Patchwork powerpc, kexec: Fix race in kexec shutdown

login
register
mail settings
Submitter Michael Neuling
Date May 11, 2010, 6:28 a.m.
Message ID <1273559307.55666.645438163872.qpush@pale>
Download mbox | patch
Permalink /patch/52281/
State Superseded
Delegated to: Benjamin Herrenschmidt
Headers show

Comments

Michael Neuling - May 11, 2010, 6:28 a.m.
In kexec_prepare_cpus cpu, the primary CPU IPIs the secondary CPUs to
kexec_smp_down().  kexec_smp_down() calls kexec_smp_wait() which sets
the hw_cpu_id() to -1.  The primary does this while leaving IRQs on
which means the primary can take a timer interrupt which can lead to
the primary IPIing one of the secondary CPUs (say, for a scheduler
re-balance) but since the secondary CPU now has a hw_cpu_id = -1, we
IPI CPU -1... Kaboom!

We are hitting this case regularly on POWER7 machines.  

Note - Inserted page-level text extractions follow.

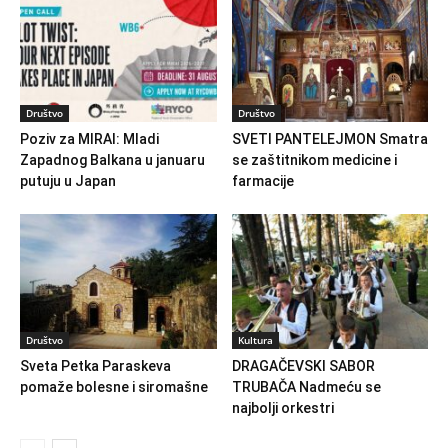
Društvo
Društvo
Poziv za MIRAI: Mladi
SVETI PANTELEJMON Smatra
Zapadnog Balkana u januaru
se zaštitnikom medicine i
putuju u Japan
farmacije
Društvo
Kultura
Sveta Petka Paraskeva
DRAGAČEVSKI SABOR
pomaže bolesne i siromašne
TRUBAČA Nadmeću se
najbolji orkestri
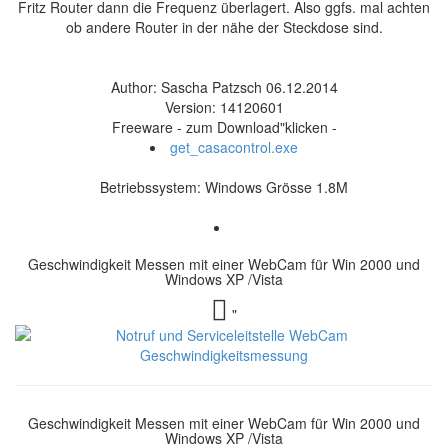
Fritz Router dann die Frequenz überlagert. Also ggfs. mal achten
ob andere Router in der nähe der Steckdose sind.
Author: Sascha Patzsch 06.12.2014
Version: 14120601
Freeware - zum Download"klicken -
get_casacontrol.exe
Betriebssystem: Windows Grösse 1.8M
Geschwindigkeit Messen mit einer WebCam für Win 2000 und
Windows XP /Vista
"
Geschwindigkeit Messen mit einer WebCam für Win 2000 und
Windows XP /Vista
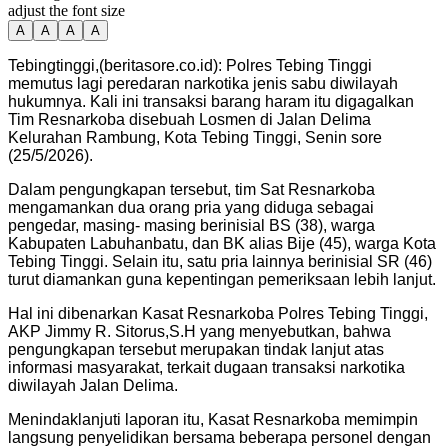
adjust the font size
A
A
A
A
Tebingtinggi,(beritasore.co.id): Polres Tebing Tinggi
memutus lagi peredaran narkotika jenis sabu diwilayah
hukumnya. Kali ini transaksi barang haram itu digagalkan
Tim Resnarkoba disebuah Losmen di Jalan Delima
Kelurahan Rambung, Kota Tebing Tinggi, Senin sore
(25/5/2026).
Dalam pengungkapan tersebut, tim Sat Resnarkoba
mengamankan dua orang pria yang diduga sebagai
pengedar, masing- masing berinisial BS (38), warga
Kabupaten Labuhanbatu, dan BK alias Bije (45), warga Kota
Tebing Tinggi. Selain itu, satu pria lainnya berinisial SR (46)
turut diamankan guna kepentingan pemeriksaan lebih lanjut.
Hal ini dibenarkan Kasat Resnarkoba Polres Tebing Tinggi,
AKP Jimmy R. Sitorus,S.H yang menyebutkan, bahwa
pengungkapan tersebut merupakan tindak lanjut atas
informasi masyarakat, terkait dugaan transaksi narkotika
diwilayah Jalan Delima.
Menindaklanjuti laporan itu, Kasat Resnarkoba memimpin
langsung penyelidikan bersama beberapa personel dengan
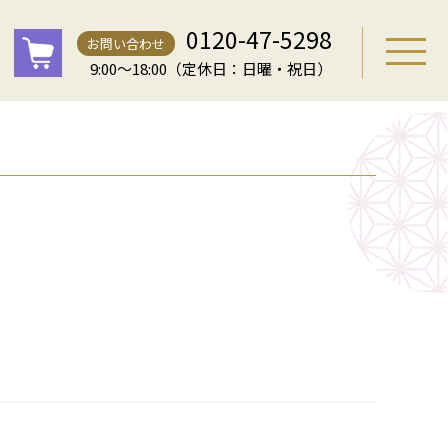
0120-47-5298
お問い合わせ
9:00～18:00（定休日：日曜・祝日）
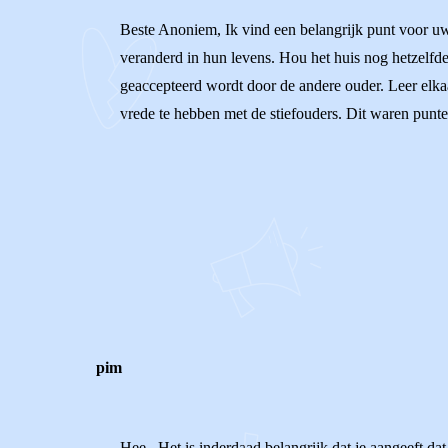
Beste Anoniem, Ik vind een belangrijk punt voor uw
veranderd in hun levens. Hou het huis nog hetzelfde
geaccepteerd wordt door de andere ouder. Leer elkaa
vrede te hebben met de stiefouders. Dit waren punte
0
0
Reageer
pim
Hee , Het is inderdaad belangrijk dat je aangeeft 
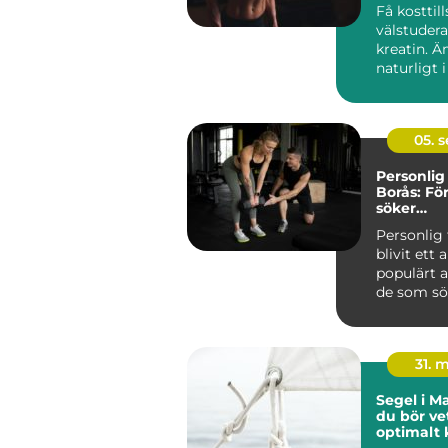
Få kosttill
välstuder
kreatin. Ä
naturligt i
05. 
Personlig 
Borås: Fö
söker
individa
Personlig 
lösningar
blivit ett 
populärt a
de som söke
31. 
Segel i M
du bör vet
optimalt 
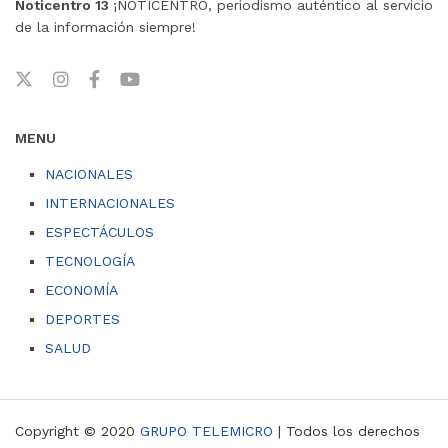
Noticentro 13
¡NOTICENTRO, periodismo auténtico al servicio
de la información siempre!
MENU
NACIONALES
INTERNACIONALES
ESPECTÁCULOS
TECNOLOGÍA
ECONOMÍA
DEPORTES
SALUD
Copyright © 2020
GRUPO TELEMICRO
| Todos los derechos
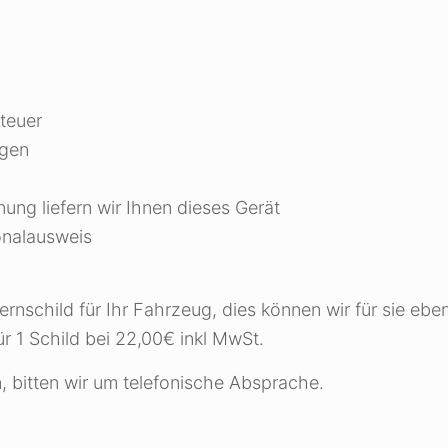
teuer
ngen
ung liefern wir Ihnen dieses Gerät
onalausweis
schild für Ihr Fahrzeug, dies können wir für sie ebenf
ür 1 Schild bei 22,00€ inkl MwSt.
en, bitten wir um telefonische Absprache.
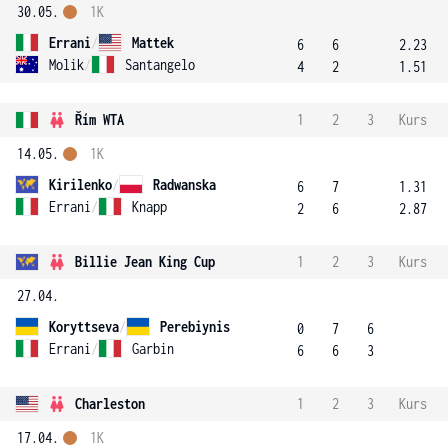
30.05.
1K
Errani
/
Mattek
6
6
2.23
Molik
/
Santangelo
4
2
1.51
Řím WTA
1
2
3
Kurs
14.05.
1K
Kirilenko
/
Radwanska
6
7
1.31
Errani
/
Knapp
2
6
2.87
Billie Jean King Cup
1
2
3
Kurs
27.04.
Koryttseva
/
Perebiynis
0
7
6
Errani
/
Garbin
6
6
3
Charleston
1
2
3
Kurs
17.04.
1K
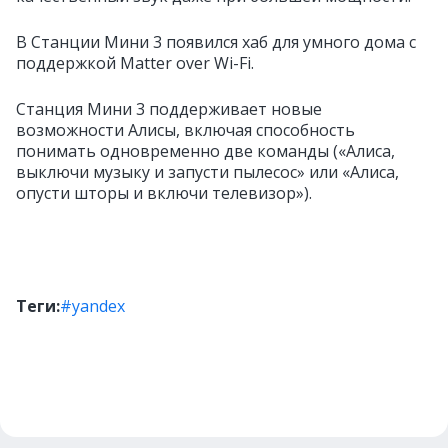
В Станции Мини 3 появился хаб для умного дома с
поддержкой Matter over Wi-Fi.
Станция Мини 3 поддерживает новые
возможности Алисы, включая способность
понимать одновременно две команды («Алиса,
выключи музыку и запусти пылесос» или «Алиса,
опусти шторы и включи телевизор»).
Теги:
#yandex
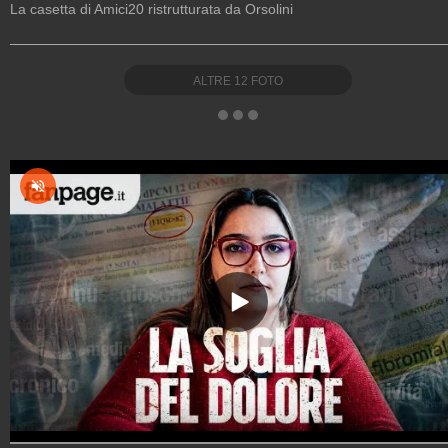
La casetta di Amici20 ristrutturata da Orsolini
ALTRE
12
FOTO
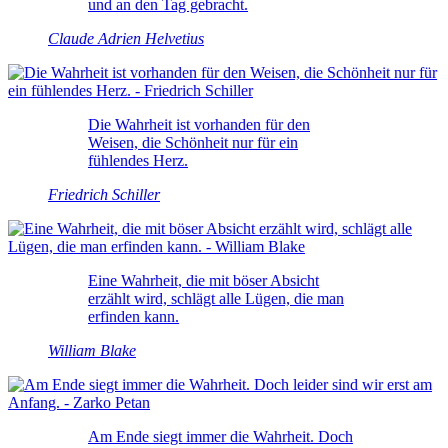
und an den Tag gebracht.
Claude Adrien Helvetius
Die Wahrheit ist vorhanden für den
Weisen, die Schönheit nur für ein
fühlendes Herz.
Friedrich Schiller
Eine Wahrheit, die mit böser Absicht
erzählt wird, schlägt alle Lügen, die man
erfinden kann.
William Blake
Am Ende siegt immer die Wahrheit. Doch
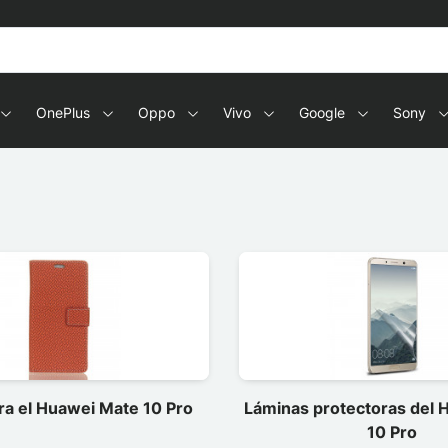
OnePlus
Oppo
Vivo
Google
Sony
ra el Huawei Mate 10 Pro
Láminas protectoras del 
10 Pro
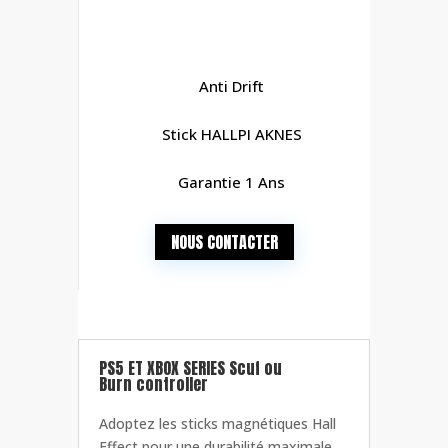
Anti Drift
Stick
HALLPI AKNES
Garantie 1 Ans
NOUS CONTACTER
PS5 ET XBOX SERIES Scuf ou
Burn controller
Adoptez les sticks magnétiques Hall
Effect pour une durabilité maximale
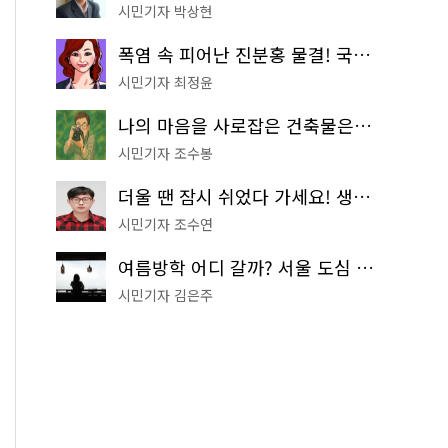
시민기자 박상현
폭염 속 피어난 진분홍 물결! 국립중앙박물관 배롱나무 명소
시민기자 최정윤
나의 마음을 사로잡은 건축물은? '서울시 건축상' 수상작 공개!
시민기자 조수봉
더울 땐 잠시 쉬었다 가세요! 생수 냉장고부터 해피소·무더위쉼터까지
시민기자 조수연
여름방학 어디 갈까? 서울 도심 무료 실내 여행 코스 추천
시민기자 김은주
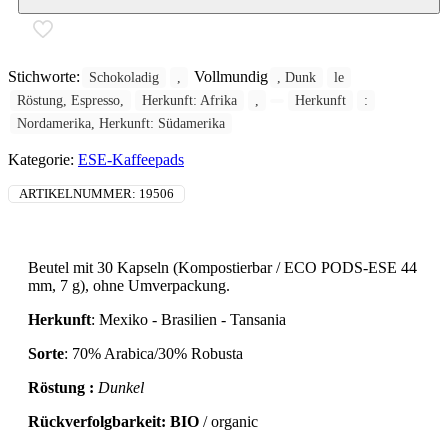
Stichworte:
Vollmundig
Schokoladig
,
, Dunk
le
Röstung, Espresso,
Herkunft: Afrika
,
Herkunft
:
Nordamerika, Herkunft: Südamerika
Kategorie:
ESE-Kaffeepads
ARTIKELNUMMER:
19506
Beutel mit 30 Kapseln (Kompostierbar / ECO PODS-ESE 44
mm, 7 g), ohne Umverpackung.
Herkunft
: Mexiko - Brasilien - Tansania
Sorte
: 70% Arabica/30% Robusta
Röstung :
Dunkel
Rückverfolgbarkeit: BIO
/ organic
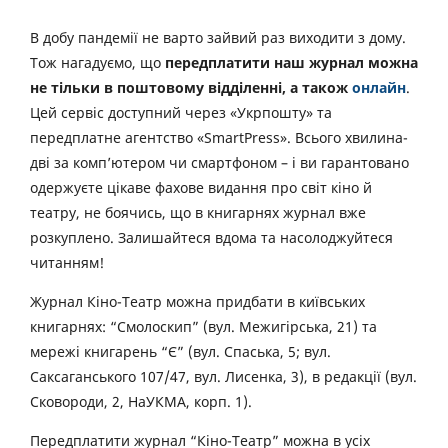
В добу пандемії не варто зайвий раз виходити з дому.
Тож нагадуємо, що
передплатити наш журнал можна
не тільки в поштовому відділенні, а також
онлайн
.
Цей сервіс доступний через «Укрпошту» та
передплатне агентство «SmartPress». Всього хвилина-
дві за комп’ютером чи смартфоном – і ви гарантовано
одержуєте цікаве фахове видання про світ кіно й
театру, не боячись, що в книгарнях журнал вже
розкуплено. Залишайтеся вдома та насолоджуйтеся
читанням!
Журнал Кіно-Театр можна придбати в київських
книгарнях: “Смолоскип” (вул. Межигірська, 21) та
мережі книгарень “Є” (вул. Спаська, 5; вул.
Саксаганського 107/47, вул. Лисенка, 3), в редакції (вул.
Сковороди, 2, НаУКМА, корп. 1).
Передплатити журнал “Кіно-Театр” можна в усіх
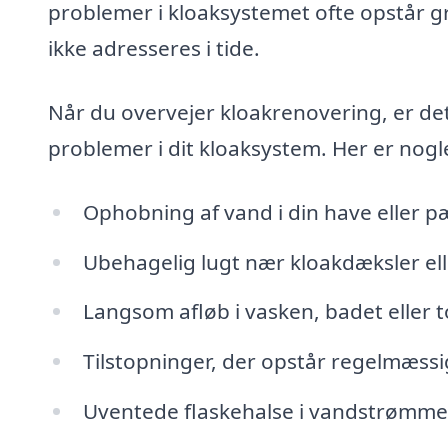
problemer i kloaksystemet ofte opstår g
ikke adresseres i tide.
Når du overvejer kloakrenovering, er de
problemer i dit kloaksystem. Her er nogl
Ophobning af vand i din have eller p
Ubehagelig lugt nær kloakdæksler el
Langsom afløb i vasken, badet eller to
Tilstopninger, der opstår regelmæssi
Uventede flaskehalse i vandstrømme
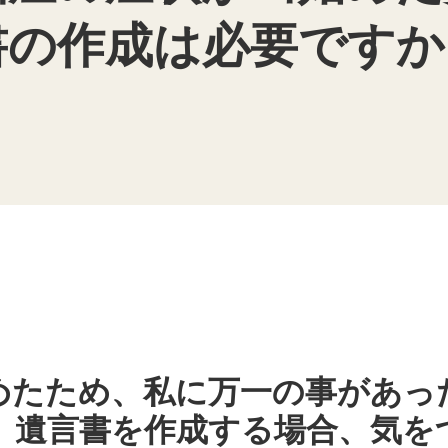
書の作成は必要ですか
めたため、私に万一の事があっ
。遺言書を作成する場合、気を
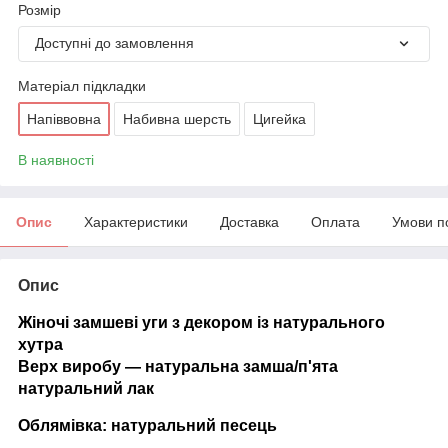
Розмір
Доступні до замовлення
Матеріал підкладки
Напіввовна
Набивна шерсть
Цигейка
В наявності
Опис
Характеристики
Доставка
Оплата
Умови п
Опис
Жіночі замшеві уги з декором із натурального
хутра
Верх виробу — натуральна замша/п'ята
натуральний лак
Облямівка: натуральний песець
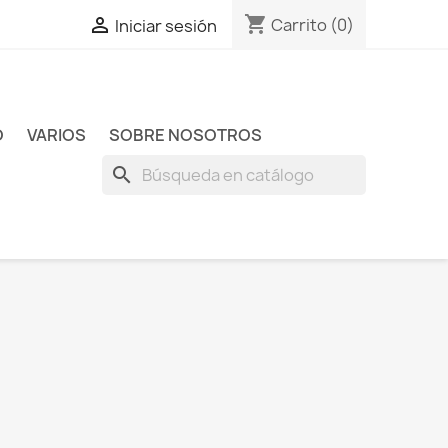
shopping_cart

Carrito
(0)
Iniciar sesión
O
VARIOS
SOBRE NOSOTROS
search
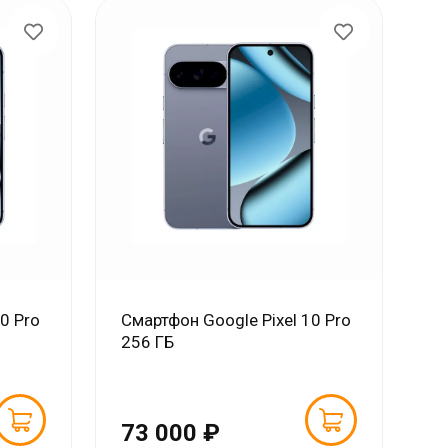
0 Pro
Смартфон Google Pixel 10 Pro
256 ГБ
73 000 ₽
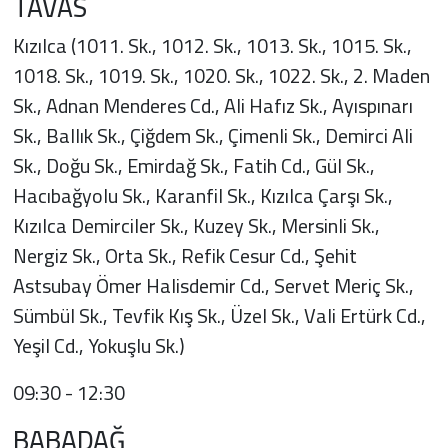
TAVAS
Kızılca (1011. Sk., 1012. Sk., 1013. Sk., 1015. Sk.,
1018. Sk., 1019. Sk., 1020. Sk., 1022. Sk., 2. Maden
Sk., Adnan Menderes Cd., Ali Hafız Sk., Ayıspınarı
Sk., Ballık Sk., Çiğdem Sk., Çimenli Sk., Demirci Ali
Sk., Doğu Sk., Emirdağ Sk., Fatih Cd., Gül Sk.,
Hacıbağyolu Sk., Karanfil Sk., Kızılca Çarşı Sk.,
Kızılca Demirciler Sk., Kuzey Sk., Mersinli Sk.,
Nergiz Sk., Orta Sk., Refik Cesur Cd., Şehit
Astsubay Ömer Halisdemir Cd., Servet Meriç Sk.,
Sümbül Sk., Tevfik Kış Sk., Üzel Sk., Vali Ertürk Cd.,
Yeşil Cd., Yokuşlu Sk.)
09:30 - 12:30
BABADAĞ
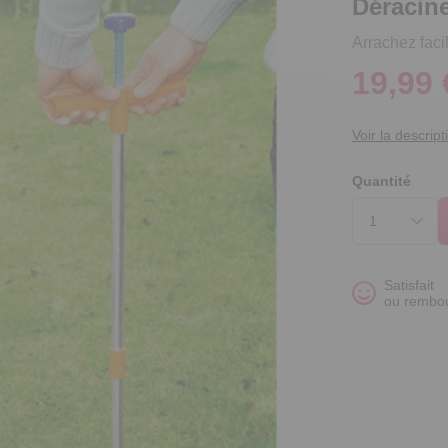
Déracin
Arrachez fac
19,99 
Voir la descript
Quantité
Satisfait
ou rembo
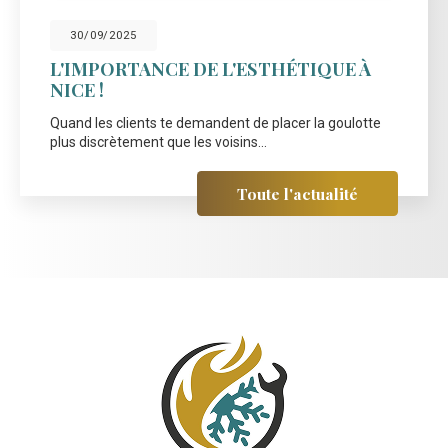
30/09/2025
L'IMPORTANCE DE L'ESTHÉTIQUE À
NICE !
Quand les clients te demandent de placer la goulotte
plus discrètement que les voisins...
Toute l'actualité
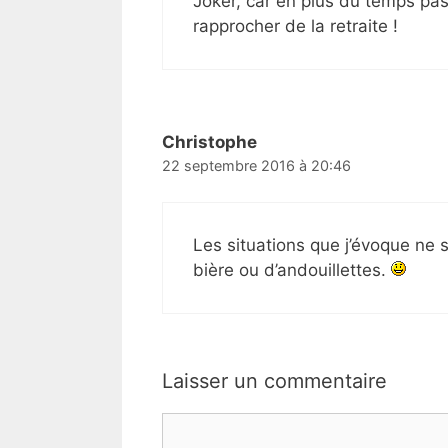
Joker, car en plus du temps pass
rapprocher de la retraite !
Christophe
22 septembre 2016 à 20:46
Les situations que j’évoque ne
bière ou d’andouillettes.
Laisser un commentaire
Commentaire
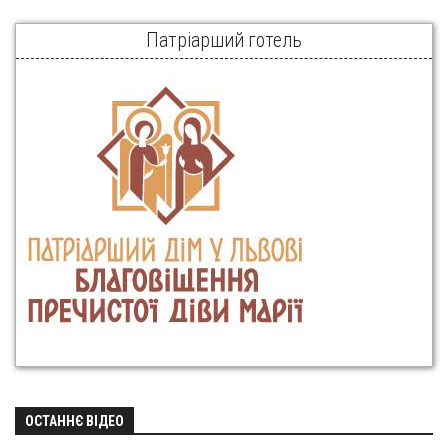
Патріарший готель
ОСТАННЄ ВІДЕО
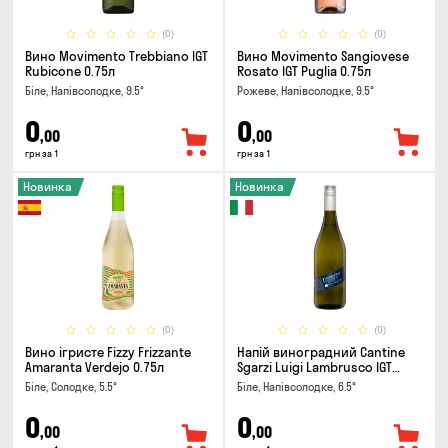
(0)
(0)
Вино Movimento Trebbiano IGT
Вино Movimento Sangiovese
Rubicone 0.75л
Rosato IGT Puglia 0.75л
Біле, Напівсолодке, 9.5°
Рожеве, Напівсолодке, 9.5°
0
0
,00
,00
грн за 1
грн за 1
Новинка
Новинка
(0)
(0)
Вино ігристе Fizzy Frizzante
Напій виноградний Cantine
Amaranta Verdejo 0.75л
Sgarzi Luigi Lambrusco IGT
Emilia Bianca Frizziante 0.75л
Біле, Солодке, 5.5°
Біле, Напівсолодке, 6.5°
0
0
,00
,00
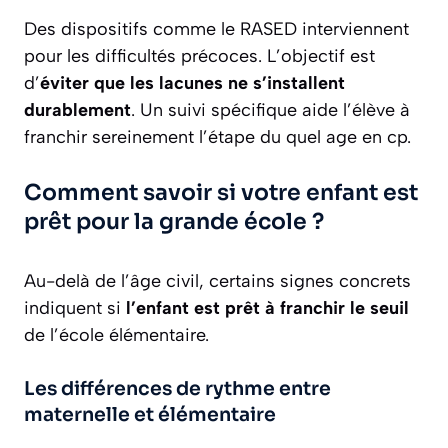
Des dispositifs comme le RASED interviennent
pour les difficultés précoces. L’objectif est
d’
éviter que les lacunes ne s’installent
durablement
. Un suivi spécifique aide l’élève à
franchir sereinement l’étape du quel age en cp.
Comment savoir si votre enfant est
prêt pour la grande école ?
Au-delà de l’âge civil, certains signes concrets
indiquent si
l’enfant est prêt à franchir le seuil
de l’école élémentaire.
Les différences de rythme entre
maternelle et élémentaire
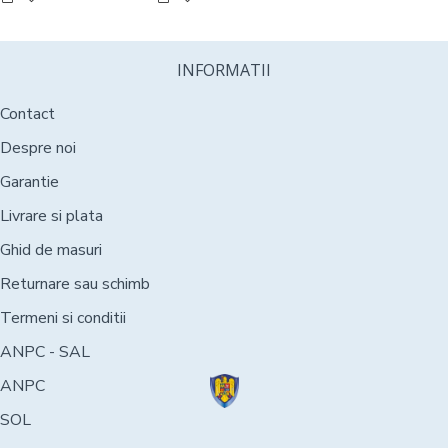
INFORMATII
Contact
Despre noi
Garantie
Livrare si plata
Ghid de masuri
Returnare sau schimb
Termeni si conditii
ANPC - SAL
ANPC
SOL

Also, the secondaries are clearing out any pending IPIs before
guaranteeing that no more will be received.  

This changes kexec_prepare_cpus() so that we turn off IRQs in the
primary CPU much earlier.  It adds a paca flag to say that the
secondaries have entered the kexec_smp_down() IPI and turned off IRQs,
rather than overloading hw_cpu_id with -1.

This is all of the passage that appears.